Officials urge using state’s aid to cover one-time costs

Marc Levy
The Associated Press

HARRISBURG — Pennsylvania state government is expected to receive more than $7 billion from the $1.9 trillion COVID-19 rescue package making its way through Congress, or almost one-fifth of its operating costs this year, with some warning that the one-time aid should be used only for one-time costs.

Many across state government were still trying to determine Tuesday exactly what sort of restrictions are on the money and suggested that they may not know for certain for days after the bill is signed into law.

The estimated $7.3 billion coming to Pennsylvania state government dwarfs the roughly $2.5 billion deficit projected for state government next year by the Independent Fiscal Office, a legislative agency. Rising demand for long-term nursing care for a growing number of elderly residents is a key cost driver.

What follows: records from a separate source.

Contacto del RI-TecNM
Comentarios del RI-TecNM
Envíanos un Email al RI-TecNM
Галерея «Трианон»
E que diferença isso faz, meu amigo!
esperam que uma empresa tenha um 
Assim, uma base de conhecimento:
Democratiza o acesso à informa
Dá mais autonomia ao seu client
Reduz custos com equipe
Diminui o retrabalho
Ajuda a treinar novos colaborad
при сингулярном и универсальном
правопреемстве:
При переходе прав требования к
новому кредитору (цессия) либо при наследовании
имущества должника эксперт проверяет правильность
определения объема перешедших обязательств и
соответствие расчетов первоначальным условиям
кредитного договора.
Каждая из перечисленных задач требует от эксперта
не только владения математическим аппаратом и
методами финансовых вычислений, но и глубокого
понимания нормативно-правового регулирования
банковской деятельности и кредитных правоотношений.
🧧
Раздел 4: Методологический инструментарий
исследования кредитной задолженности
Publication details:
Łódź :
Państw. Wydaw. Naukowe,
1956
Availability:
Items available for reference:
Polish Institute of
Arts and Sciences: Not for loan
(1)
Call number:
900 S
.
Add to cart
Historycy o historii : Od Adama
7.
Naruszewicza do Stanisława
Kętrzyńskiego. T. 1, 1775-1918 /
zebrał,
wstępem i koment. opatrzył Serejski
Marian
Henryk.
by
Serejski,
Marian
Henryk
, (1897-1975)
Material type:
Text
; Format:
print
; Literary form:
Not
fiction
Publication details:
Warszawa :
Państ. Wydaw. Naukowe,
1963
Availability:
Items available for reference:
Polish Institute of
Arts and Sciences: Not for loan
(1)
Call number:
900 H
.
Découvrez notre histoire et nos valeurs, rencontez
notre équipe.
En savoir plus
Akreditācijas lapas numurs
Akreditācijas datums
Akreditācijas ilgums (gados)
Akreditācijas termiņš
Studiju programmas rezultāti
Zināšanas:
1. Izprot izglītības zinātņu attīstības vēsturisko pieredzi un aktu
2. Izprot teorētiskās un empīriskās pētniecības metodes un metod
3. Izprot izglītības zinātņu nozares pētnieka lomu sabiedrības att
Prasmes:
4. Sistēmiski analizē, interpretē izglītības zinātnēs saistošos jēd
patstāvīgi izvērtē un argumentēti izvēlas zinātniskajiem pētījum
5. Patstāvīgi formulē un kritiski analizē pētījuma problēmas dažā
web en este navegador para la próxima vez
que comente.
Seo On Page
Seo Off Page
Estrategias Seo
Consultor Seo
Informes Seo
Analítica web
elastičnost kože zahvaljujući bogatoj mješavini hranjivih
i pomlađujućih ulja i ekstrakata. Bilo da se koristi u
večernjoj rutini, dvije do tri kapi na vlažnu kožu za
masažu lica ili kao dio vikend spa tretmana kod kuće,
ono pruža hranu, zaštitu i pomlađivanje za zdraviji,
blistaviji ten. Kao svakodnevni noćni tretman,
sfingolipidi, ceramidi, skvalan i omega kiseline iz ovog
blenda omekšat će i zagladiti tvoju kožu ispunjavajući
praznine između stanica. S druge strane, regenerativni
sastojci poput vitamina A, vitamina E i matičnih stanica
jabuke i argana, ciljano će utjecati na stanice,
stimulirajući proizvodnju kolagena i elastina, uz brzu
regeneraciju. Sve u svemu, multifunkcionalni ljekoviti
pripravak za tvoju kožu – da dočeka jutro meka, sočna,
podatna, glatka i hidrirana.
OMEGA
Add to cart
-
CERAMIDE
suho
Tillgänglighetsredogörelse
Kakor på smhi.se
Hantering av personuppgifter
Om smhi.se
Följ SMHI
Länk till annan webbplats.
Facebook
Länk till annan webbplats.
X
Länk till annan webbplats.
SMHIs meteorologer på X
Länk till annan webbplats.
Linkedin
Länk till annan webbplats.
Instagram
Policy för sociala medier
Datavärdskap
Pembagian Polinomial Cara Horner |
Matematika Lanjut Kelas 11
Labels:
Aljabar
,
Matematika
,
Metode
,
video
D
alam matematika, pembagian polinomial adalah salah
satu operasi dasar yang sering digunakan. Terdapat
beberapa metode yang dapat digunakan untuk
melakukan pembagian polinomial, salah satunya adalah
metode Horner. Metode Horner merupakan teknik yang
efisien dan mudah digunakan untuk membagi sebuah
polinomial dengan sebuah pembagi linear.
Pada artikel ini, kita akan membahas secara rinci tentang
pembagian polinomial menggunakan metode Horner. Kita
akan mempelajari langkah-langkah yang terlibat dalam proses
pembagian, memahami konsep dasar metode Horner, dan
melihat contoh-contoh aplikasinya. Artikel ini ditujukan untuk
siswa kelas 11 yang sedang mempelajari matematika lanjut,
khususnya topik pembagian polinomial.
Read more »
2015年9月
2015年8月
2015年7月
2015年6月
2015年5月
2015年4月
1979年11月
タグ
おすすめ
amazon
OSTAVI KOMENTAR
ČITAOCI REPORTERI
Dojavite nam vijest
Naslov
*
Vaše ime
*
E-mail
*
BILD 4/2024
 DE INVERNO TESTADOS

“We are eagerly awaiting final passage of this relief package that will provide desperately needed aid for families, businesses, and communities in Pennsylvania,” Gov. Tom Wolf’s office said in a statement. “Following passage, the federal government will provide states with guidance as to how the funding can be used.”

Rep. Jesse Topper, R-Fulton, the vice chair of the House Appropriations Committee, said he and his colleagues are waiting to see precise restrictions that are attached to the money.

However, there is already a feeling across many members of the committee that the estimated $7.3 billion cannot be used to pay for recurring costs in a way that will create a cliff in the future, he said.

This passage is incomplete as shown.